Eon’s Collaboration with NVIDIA

Eon’s storage platform allows granular search and restore across clouds on customer databases. The platform ingests data from databases, virtual machines, and cloud object storage, transforming them into optimized Parquet blocks within a unified storage format designed for analytics and AI.

On top of this storage layer, Eon continuously builds a semantic index: a structured representation of every backed-up dataset’s tables, columns, inferred relationships, classifications, and metadata across clouds. This semantic index gives Eon contextual understanding of the data, not just how it is stored, but how it relates across systems and environments. Regardless of where the original data lives, users can search, query, and restore through a single, unified interface.

Eon doesn't just pass a raw schema to the LLM; it builds a semantic retrieval system that indexes our Parquet metadata and structural graph. By using our patented joinability algorithm, we can probabilistically detect join keys and relationships across petabytes of data without performing a full scan. When a query comes in, we use multi-level vector search together with agentic keyword search to retrieve only the relevant tables and columns, constructing a precise schema context window that fits efficiently into the model's prompt. An orchestration agent coordinates retrieval, context construction, validation, and SQL generation, routing each request through the appropriate tools to ensure accurate and explainable results.

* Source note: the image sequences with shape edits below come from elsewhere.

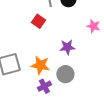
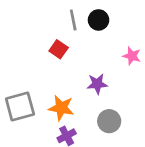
gray circle: (65, 74) -> (109, 121), moved

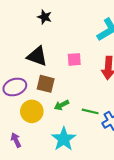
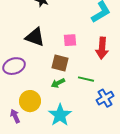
brown square: (46, 84) -> (60, 63), moved
yellow circle: (32, 111) -> (30, 101), moved
green line: (90, 111) -> (86, 79), moved

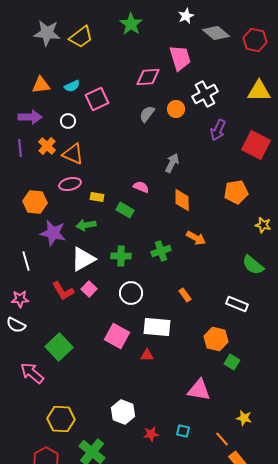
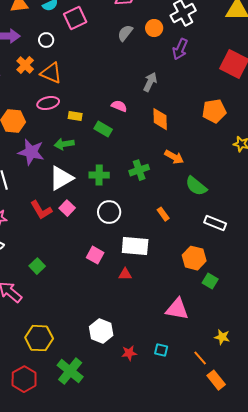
purple arrow: (218, 130) -> (180, 49), moved
green semicircle: (253, 265) -> (196, 186), moved
pink square: (117, 336) -> (95, 255), size x0.7
green square: (59, 347) -> (37, 266), size x0.6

That semantic layer is what makes natural-language search possible. Users ask questions like "How did my customer database change over time this month?" or "My production database was corrupted, can you retrieve the user records from the US from last week's backup?" and expect fast, accurate results.

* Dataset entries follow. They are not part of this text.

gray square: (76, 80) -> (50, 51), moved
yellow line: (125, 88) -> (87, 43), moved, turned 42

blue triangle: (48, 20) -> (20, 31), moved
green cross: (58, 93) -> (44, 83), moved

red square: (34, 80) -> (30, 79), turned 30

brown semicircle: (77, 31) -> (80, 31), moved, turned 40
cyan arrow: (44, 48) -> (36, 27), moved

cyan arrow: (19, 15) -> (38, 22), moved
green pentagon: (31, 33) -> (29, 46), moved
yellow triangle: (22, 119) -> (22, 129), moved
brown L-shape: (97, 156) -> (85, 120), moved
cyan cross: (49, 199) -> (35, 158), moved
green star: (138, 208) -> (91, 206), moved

Delivering this reliably in enterprise production environments introduces real technical constraints:

Accuracy is critical: Our system needs to be able to handle a huge amount of different database schemas and create high-quality queries to run on top of them.
Refusals matter as much as answers: When a question is ambiguous or references the wrong table, the model must refuse rather than guess. A confident but incorrect SQL response is worse than no response at all.
Scale demands efficiency: Every query costs money and adds latency. Running every request through a large, expensive closed API doesn't scale.

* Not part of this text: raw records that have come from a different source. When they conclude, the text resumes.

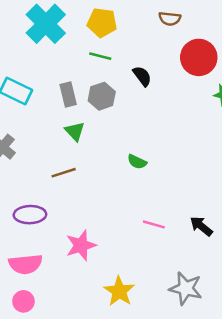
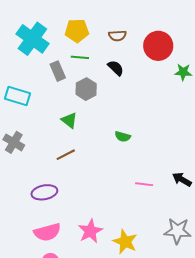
brown semicircle: (170, 19) -> (117, 36), moved
gray rectangle: (68, 94) -> (58, 71), moved
pink star: (81, 245) -> (90, 231), moved

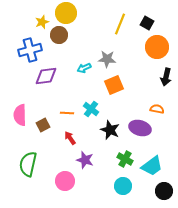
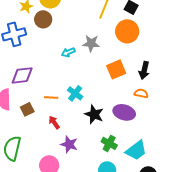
orange circle: (157, 47) -> (127, 31), moved
purple diamond: (46, 76) -> (22, 75), moved
black arrow: (166, 77) -> (144, 70), moved
orange square: (114, 85) -> (116, 69), moved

Our initial iteration used a frontier model provider’s latest and most advanced model, which was a capable closed-source model that served as a strong baseline, and we wanted to see how we could compare it to other models.

The Solution: NVIDIA Nemotron and Model Cascading

We collaborated with NVIDIA and received early access to Nemotron 3 Super (model link), alongside the previously released Nemotron 3 Nano. Rather than simply swapping one model for another, we used a model cascading method that routes the right model for every query. We ran these on our inner benchmark dataset that we built and crafted. Because every query runs against the same well-defined Parquet schema, we can reliably classify query complexity and route it to the appropriate model tier.

What is model cascading?

Instead of sending every request to a single large model, we use a tiered approach: simpler, high-volume queries are handled by a lightweight, ultra-fast model (Nemotron 3 Nano), while complex, reasoning-heavy requests are cascaded to a more capable model (Nemotron 3 Super). This gives us the speed and cost efficiency of a small model for the majority of traffic, with the deep reasoning of a large model when it's truly needed.

Why Nemotron makes this possible

The Nemotron 3 family—Nano, Super, and Ultra—is purpose-built for this kind of tiered deployment. Under the hood, the architecture delivers a unique technical edge by combining three layer types:

Mamba-2 Layers: Efficient state-space models (SSMs) that handle long sequences with constant memory usage, enabling massive context windows (up to 1M tokens) without the quadratic compute cost of traditional transformers.
Hybrid MoE & LatentMoE: By routing tokens to only a fraction of the total experts, the model achieves the reasoning capacity of a much larger dense model while keeping inference fast and cheap. LatentMoE (in Super/Ultra) further optimizes this by projecting inputs into a lower-dimensional space, allowing for more experts and finer-grained specialization.
Multi-Token Prediction (MTP) & NVFP4: These innovations boost throughput and reduce memory footprint, enabling powerful models to run efficiently at scale.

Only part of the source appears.